WHAT NEEDS TO BE DONE.
Given the records below, the lines starting at the line with "traitement des nouvelles et" and ending at the line with "Wao Sứ Mệnh Trái Tim" should be output exactly, both end lines kept and pictures left out.

DATA FOR THIS EXERCISE.
»»

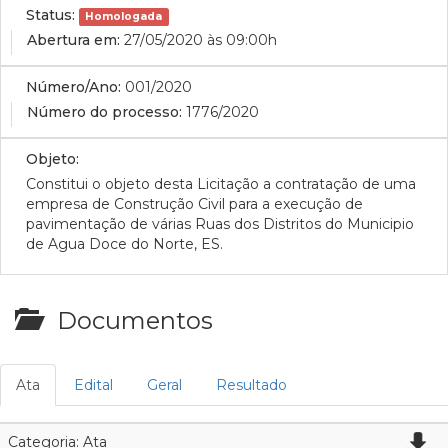
Status:
Homologada
Abertura em:
27/05/2020 às 09:00h
Número/Ano:
001/2020
Número do processo:
1776/2020
Objeto:
Constitui o objeto desta Licitação a contratação de uma
empresa de Construção Civil para a execução de
pavimentação de várias Ruas dos Distritos do Municipio
de Agua Doce do Norte, ES.
Documentos
Ata
Edital
Geral
Resultado
Categoria: Ata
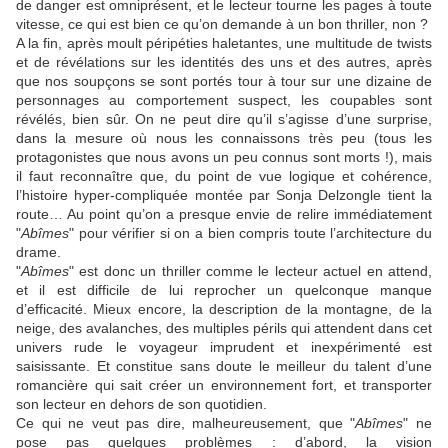
de danger est omniprésent, et le lecteur tourne les pages à toute
vitesse, ce qui est bien ce qu’on demande à un bon thriller, non ?
A la fin, après moult péripéties haletantes, une multitude de twists
et de révélations sur les identités des uns et des autres, après
que nos soupçons se sont portés tour à tour sur une dizaine de
personnages au comportement suspect, les coupables sont
révélés, bien sûr. On ne peut dire qu’il s’agisse d’une surprise,
dans la mesure où nous les connaissons très peu (tous les
protagonistes que nous avons un peu connus sont morts !), mais
il faut reconnaître que, du point de vue logique et cohérence,
l’histoire hyper-compliquée montée par
Sonja Delzongle
tient la
route… Au point qu’on a presque envie de relire immédiatement
"
Abîmes
" pour vérifier si on a bien compris toute l’architecture du
drame.
"
Abîmes
" est donc un thriller comme le lecteur actuel en attend,
et il est difficile de lui reprocher un quelconque manque
d’efficacité. Mieux encore, la description de la montagne, de la
neige, des avalanches, des multiples périls qui attendent dans cet
univers rude le voyageur imprudent et inexpérimenté est
saisissante. Et constitue sans doute le meilleur du talent d’une
romancière qui sait créer un environnement fort, et transporter
son lecteur en dehors de son quotidien.
Ce qui ne veut pas dire, malheureusement, que "
Abîmes
" ne
pose pas quelques problèmes : d’abord, la vision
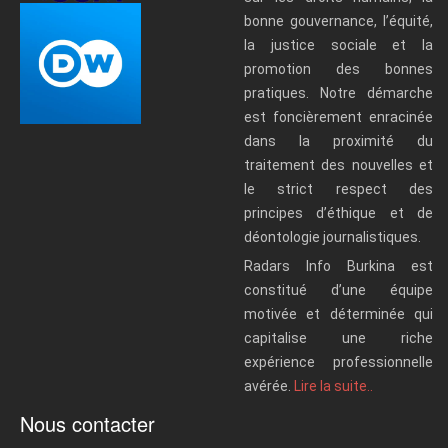
bonne gouvernance, l’équité,
la justice sociale et la
promotion des bonnes
pratiques. Notre démarche
est foncièrement enracinée
dans la proximité du
traitement des nouvelles et
le strict respect des
principes d’éthique et de
déontologie journalistiques.
Radars Info Burkina est
constitué d’une équipe
motivée et déterminée qui
capitalise une riche
expérience professionnelle
avérée.
Lire la suite..
Nous contacter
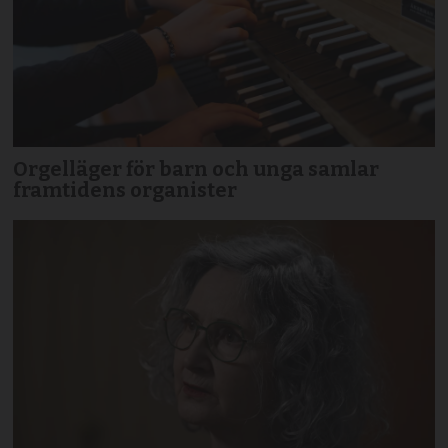
Orgelläger för barn och unga samlar
framtidens organister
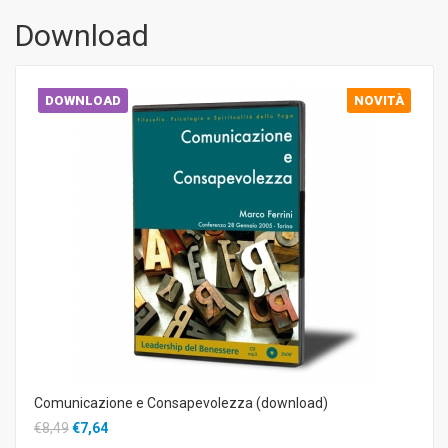
Download
DOWNLOAD
NOVITÀ
Comunicazione e Consapevolezza (download)
€8,49
€7,64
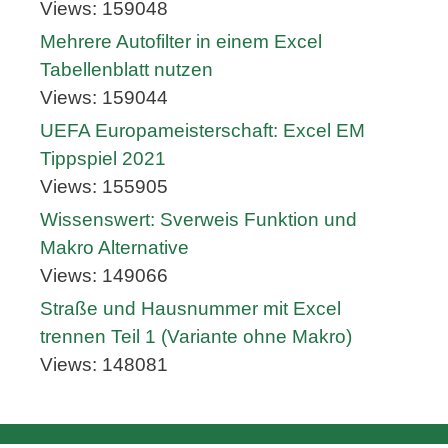
Views: 159048
Mehrere Autofilter in einem Excel
Tabellenblatt nutzen
Views: 159044
UEFA Europameisterschaft: Excel EM
Tippspiel 2021
Views: 155905
Wissenswert: Sverweis Funktion und
Makro Alternative
Views: 149066
Straße und Hausnummer mit Excel
trennen Teil 1 (Variante ohne Makro)
Views: 148081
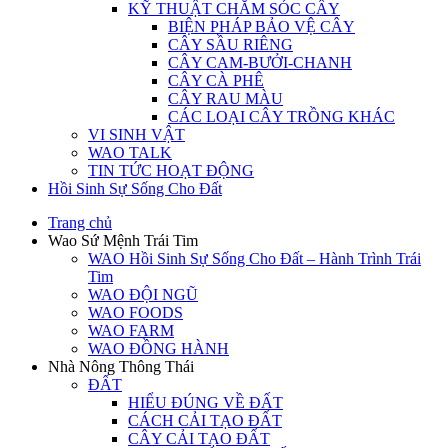
KỸ THUẬT CHĂM SÓC CÂY
BIỆN PHÁP BẢO VỆ CÂY
CÂY SẦU RIÊNG
CÂY CAM-BƯỞI-CHANH
CÂY CÀ PHÊ
CÂY RAU MÀU
CÁC LOẠI CÂY TRỒNG KHÁC
VI SINH VẬT
WAO TALK
TIN TỨC HOẠT ĐỘNG
Hồi Sinh Sự Sống Cho Đất
Trang chủ
Wao Sứ Mệnh Trái Tim
WAO Hồi Sinh Sự Sống Cho Đất – Hành Trình Trái
Tim
WAO ĐỘI NGŨ
WAO FOODS
WAO FARM
WAO ĐỒNG HÀNH
Nhà Nông Thông Thái
ĐẤT
HIỂU ĐÚNG VỀ ĐẤT
CÁCH CẢI TẠO ĐẤT
CÂY CẢI TẠO ĐẤT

««

RESPONSE AREA.
traitement des nouvelles et
le strict respect des
principes d’éthique et de
déontologie journalistiques.
Radars Info Burkina est
constitué d’une équipe
motivée et déterminée qui
capitalise une riche
expérience professionnelle
avérée.
Lire la suite..
Nous contacter
Orgelläger för barn och unga samlar
framtidens organister
Download
DOWNLOAD
NOVITÀ
Comunicazione e Consapevolezza (download)
€8,49
€7,64
Views: 159048
Mehrere Autofilter in einem Excel
Tabellenblatt nutzen
Views: 159044
UEFA Europameisterschaft: Excel EM
Tippspiel 2021
Views: 155905
Wissenswert: Sverweis Funktion und
Makro Alternative
Views: 149066
Straße und Hausnummer mit Excel
trennen Teil 1 (Variante ohne Makro)
Views: 148081
KỸ THUẬT CHĂM SÓC CÂY
BIỆN PHÁP BẢO VỆ CÂY
CÂY SẦU RIÊNG
CÂY CAM-BƯỞI-CHANH
CÂY CÀ PHÊ
CÂY RAU MÀU
CÁC LOẠI CÂY TRỒNG KHÁC
VI SINH VẬT
WAO TALK
TIN TỨC HOẠT ĐỘNG
Hồi Sinh Sự Sống Cho Đất
Trang chủ
Wao Sứ Mệnh Trái Tim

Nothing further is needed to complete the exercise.